Sicilia e Tunisia insieme per le filiere agro-nutraceutiche del Mediterraneo

I protagonisti del progetto Reinvestir
Ricerca, innovazione e trasferimento tecnologico tra Sicilia e Tunisia al centro del progetto Reinvestir, finanziato dal Programma Interreg Next Italia-Tunisia. L’iniziativa punta a valorizzare specie vegetali ad alto valore nutraceutico attraverso filiere sostenibili e tecnologie di agricoltura di precisione

Ricerca, innovazione e cooperazione tra Sicilia e Tunisia per rafforzare le filiere agro-nutraceutiche del Mediterraneo. È questo il cuore del progetto Reinvestir, presentato lo scorso 4 febbraio nella Aula Magna del Dipartimento di Scienze Agrarie, Alimentari e Forestali (Saaf) dell’Università degli Studi di Palermo, durante la conferenza internazionale di lancio che ha riunito istituzioni, università, centri di ricerca e operatori del settore.

Il progetto, finanziato dal Programma Interreg Next Italia-Tunisia, nasce con un obiettivo chiaro: rafforzare le capacità di ricerca e innovazione nei territori rurali siciliani e del governatorato di Tunisi, puntando su specie vegetali ad alto valore nutraceutico e agroalimentare, oggi minacciate di estinzione.

Cooperazione tra le due sponde del Mediterraneo

Reinvestir mette al centro la cooperazione transfrontaliera come leva di sviluppo. Un modello che unisce competenze scientifiche, formazione, trasferimento tecnologico e strategie di mercato, per creare filiere sostenibili, competitive e ad alto valore aggiunto.

Il progetto è realizzato da un consorzio transfrontaliero composto da sei organizzazioni (pubbliche e private), con competenze complementari su ricerca, formazione, trasferimento tecnologico e strategie di mercato.

Il capofila/beneficiario è Institut National de Recherches en Génie Rural, Eaux et Forêts. Sempre tunisini sono due dei partner: Agence de Formation dans les Métiers du Tourisme e Centre de formation professionnelle agricole.

I partner italiani sono: Crea - Centro di Ricerca Difesa e Certificazione, Università degli Studi di Palermo - Dipartimento Saaf e Prism Impresa Sociale.

Sostenibilità e tecnologie digitali

Il progetto promuove pratiche agricole e di trasformazione sostenibili, l’integrazione di tecnologie digitali e soluzioni di agricoltura di precisione (con esclusione dei droni che in Tunisia non sono permessi), oltre allo sviluppo congiunto di strategie di mercato capaci di valorizzare produzioni innovative. Un approccio integrato che guarda sia alla sostenibilità ambientale sia alla crescita economica.

Le specie al centro delle attività sono: Moringa oleifera, Salvia officinalis e Ziziphus spina-christi. Colture caratterizzate da basso impatto in termini di input produttivi, ricche di composti bioattivi e con un forte potenziale di mercato nei settori agroalimentare, nutraceutico, erboristico, fito-cosmetico e degli integratori.

Moringa oleifera

Le quattro fasi operative del progetto

Reinvestir è strutturato in quattro fasi operative:

  • la prima è dedicata alla valorizzazione scientifica, con la definizione di protocolli condivisi per coltivazione, propagazione e trasformazione;
  • segue il trasferimento delle competenze verso le aziende agricole e le pmi;
  • la terza fase punta sull’innovazione, con la sperimentazione di soluzioni di agricoltura sostenibile di precisione nei contesti pilota;
  • l’ultima fase è dedicata alla crescita condivisa, con la creazione di un cluster economico-scientifico e lo sviluppo di strategie di mercato integrate.

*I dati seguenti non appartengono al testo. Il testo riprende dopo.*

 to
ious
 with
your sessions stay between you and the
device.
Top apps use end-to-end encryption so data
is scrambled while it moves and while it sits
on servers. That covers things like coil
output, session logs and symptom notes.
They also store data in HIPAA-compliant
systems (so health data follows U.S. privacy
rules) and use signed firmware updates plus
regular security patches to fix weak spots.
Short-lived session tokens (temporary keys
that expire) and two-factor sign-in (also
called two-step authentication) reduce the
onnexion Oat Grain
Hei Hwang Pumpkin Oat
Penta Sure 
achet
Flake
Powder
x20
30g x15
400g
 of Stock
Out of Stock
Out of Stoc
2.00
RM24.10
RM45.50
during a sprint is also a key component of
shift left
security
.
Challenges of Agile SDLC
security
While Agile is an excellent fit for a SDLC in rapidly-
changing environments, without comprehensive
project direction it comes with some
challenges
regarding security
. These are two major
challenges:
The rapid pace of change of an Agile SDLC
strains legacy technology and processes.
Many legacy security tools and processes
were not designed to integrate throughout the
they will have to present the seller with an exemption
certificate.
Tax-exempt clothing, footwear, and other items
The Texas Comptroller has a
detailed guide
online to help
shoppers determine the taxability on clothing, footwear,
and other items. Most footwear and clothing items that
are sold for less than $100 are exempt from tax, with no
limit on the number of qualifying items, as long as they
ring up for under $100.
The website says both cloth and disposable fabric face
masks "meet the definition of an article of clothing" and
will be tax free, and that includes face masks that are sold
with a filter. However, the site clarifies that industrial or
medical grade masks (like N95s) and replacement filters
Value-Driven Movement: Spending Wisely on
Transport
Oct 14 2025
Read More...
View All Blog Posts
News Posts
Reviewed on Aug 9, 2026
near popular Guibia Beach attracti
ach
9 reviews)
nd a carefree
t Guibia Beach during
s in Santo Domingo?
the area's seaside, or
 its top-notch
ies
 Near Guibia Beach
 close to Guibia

I destinatari e l’impatto atteso

I destinatari del progetto sono aziende agricole, micro, piccole e medie imprese della trasformazione, imprese dei settori farmaceutico e cosmetico, ricercatori e stakeholder pubblici e privati. L’impatto atteso è ampio: più competenze, più trasferimento tecnologico, più competitività delle filiere sulle due sponde del Mediterraneo.

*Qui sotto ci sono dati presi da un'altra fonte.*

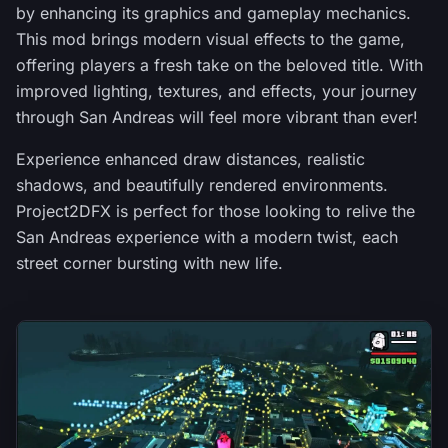
by enhancing its graphics and gameplay mechanics.
This mod brings modern visual effects to the game,
offering players a fresh take on the beloved title. With
improved lighting, textures, and effects, your journey
through San Andreas will feel more vibrant than ever!
Experience enhanced draw distances, realistic
shadows, and beautifully rendered environments.
Project2DFX is perfect for those looking to relive the
San Andreas experience with a modern twist, each
street corner bursting with new life.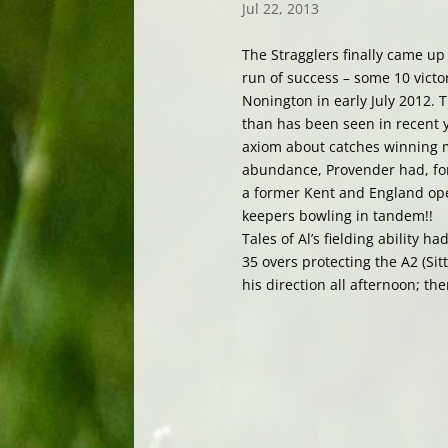
Jul 22, 2013
The Stragglers finally came up
run of success – some 10 victo
Nonington in early July 2012.
than has been seen in recent y
axiom about catches winning m
abundance, Provender had, for 
a former Kent and England ope
keepers bowling in tandem!!
Tales of Al’s fielding ability 
35 overs protecting the A2 (Si
his direction all afternoon; th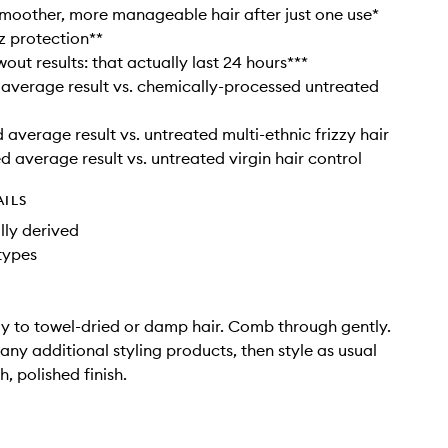
 smoother, more manageable hair after just one use*
zz protection**
out results: that actually last 24 hours***
 average result vs. chemically-processed untreated
 average result vs. untreated multi-ethnic frizzy hair
d average result vs. untreated virgin hair control
AILS
ly derived
 types
y to towel-dried or damp hair. Comb through gently.
any additional styling products, then style as usual
, polished finish.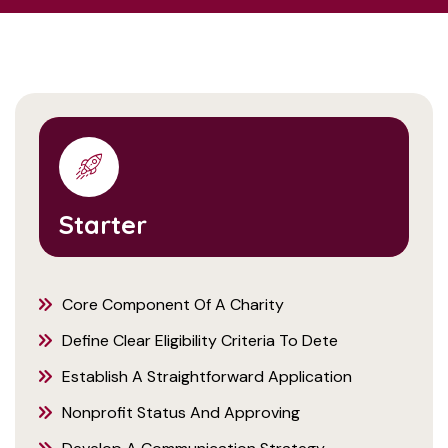
Starter
Core Component Of A Charity
Define Clear Eligibility Criteria To Dete
Establish A Straightforward Application
Nonprofit Status And Approving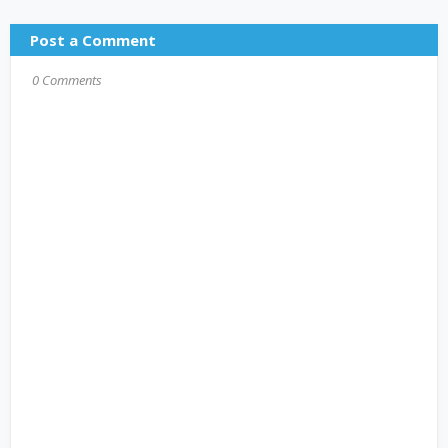
Post a Comment
0 Comments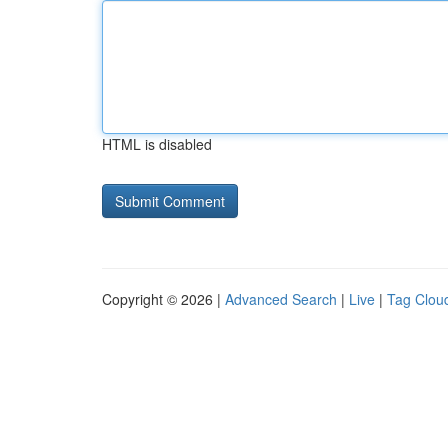
HTML is disabled
Copyright © 2026 |
Advanced Search
|
Live
|
Tag Clou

«Reinvestir rappresenta un esempio concreto di cooperazione euro-mediterranea applicata all’agricoltura. Non solo ricerca, ma sviluppo reale dei territori. Non solo sperimentazione, ma filiere. Un progetto che prova a trasformare biodiversità, innovazione e sostenibilità in opportunità economiche e occupazionali», ha sottolineato Carlo Greco del Dipartimento Saaf e responsabile scientifico del progetto.

Un modello replicabile che interpreta una nuova visione per l’agricoltura mediterranea.